Me encantaría ver si el mismo tipo de trasplante funcionó en animales más viejos, dice Jianhua Cang , neurocientífico de la Universidad Northwestern, en Chicago. Este trabajo es un avance significativo, pero si se puede realizar en animales adultos, sería aún más notable. Y abre la posibilidad de potencial terapéutico. Cang no participó en la investigación actual, pensó que había trabajado anteriormente con los autores.
Los hallazgos podrían tener implicaciones de gran alcance sobre cómo pensamos sobre la naturaleza de la plasticidad en el cerebro. Los seres humanos tienen un período crítico similar, aunque en los seres humanos esta fase es más prolongada que en los ratones. Los bebés y los niños con ojo vago o cataratas sufrirán pérdida permanente de la visión si el problema no se corrige antes de los ocho años de edad, dice Takao Hensch , neurocientífico del Children's Hospital Boston, que no participó en el estudio actual. (Durante el desarrollo normal, se cree que este período de plasticidad es importante para desarrollar información equilibrada de ambos ojos, que es crucial para la visión binocular).
El fenómeno no se limita al sistema visual: los científicos creen que la mayoría de las partes de la corteza atraviesan un período similar de mayor maleabilidad. Por ejemplo, los niños no escuchan ciertos sonidos después de una edad en particular. El ejemplo clásico son los niños que crecen en Japón, dice Hensch. Eventualmente pierden la capacidad de diferenciar entre los sonidos 'R' y 'L'.
Si los científicos pueden encontrar una forma controlada de activar la plasticidad en partes específicas del cerebro, se abrirían nuevas vías para el tratamiento de una variedad de dolencias. Los adultos que sufren daño cerebral por accidente cerebrovascular o traumatismo craneoencefálico tienen cierto nivel de reorganización en el cerebro, lo que aumenta la plasticidad y puede mejorar la recuperación.
Se reconoce que muchas enfermedades psiquiátricas tienen orígenes del desarrollo neurológico, en particular, déficits en los circuitos inhibidores, dice Hensch. Por ejemplo, muchos genes relacionados con el autismo pueden desencadenar un desequilibrio en la excitación y la inhibición de la señalización neuronal, dice. Si puede restaurar ese desequilibrio, podría imaginarse intervenir durante el desarrollo o más adelante en la vida para intentar restaurar la función cerebral.

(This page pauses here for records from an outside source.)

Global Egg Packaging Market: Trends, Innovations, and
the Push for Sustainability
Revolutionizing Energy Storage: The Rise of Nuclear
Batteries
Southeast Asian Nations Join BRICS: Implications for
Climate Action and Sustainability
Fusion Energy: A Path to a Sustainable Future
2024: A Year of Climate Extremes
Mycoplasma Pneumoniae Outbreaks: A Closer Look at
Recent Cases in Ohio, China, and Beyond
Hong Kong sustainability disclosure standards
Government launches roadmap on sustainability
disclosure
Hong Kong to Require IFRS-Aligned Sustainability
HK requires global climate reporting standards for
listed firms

Aún así, queda un largo camino por recorrer. Para aplicar este tipo de trasplante de células a humanos, los científicos primero necesitarían desarrollar una fuente confiable de las células necesarias, tal vez a partir de la reprogramación inducida de células madre pluripotentes. Luego tendrían que demostrar que las células se pueden trasplantar de manera segura al cerebro. Descubrir cómo capitalizar adecuadamente la plasticidad recién descubierta presenta otro obstáculo. No está claro si los pacientes necesitarían algún tipo de entrenamiento específico o tratamiento farmacológico para reorganizar adecuadamente los circuitos neuronales dañados. Para funciones cognitivas superiores, es posible que deba capacitar a las personas cognitivamente en presencia de neuronas que mejoran la plasticidad, dice Hensch.
Idealmente, sería bueno encontrar una manera de persuadir [el nacimiento de nuevas neuronas en el cerebro] a través de algún medio farmacológico o ambiental para que aparezcan más de estas células inhibidoras, dice. Parece un gran desafío, pero esta investigación nos da la esperanza de que valga la pena intentarlo.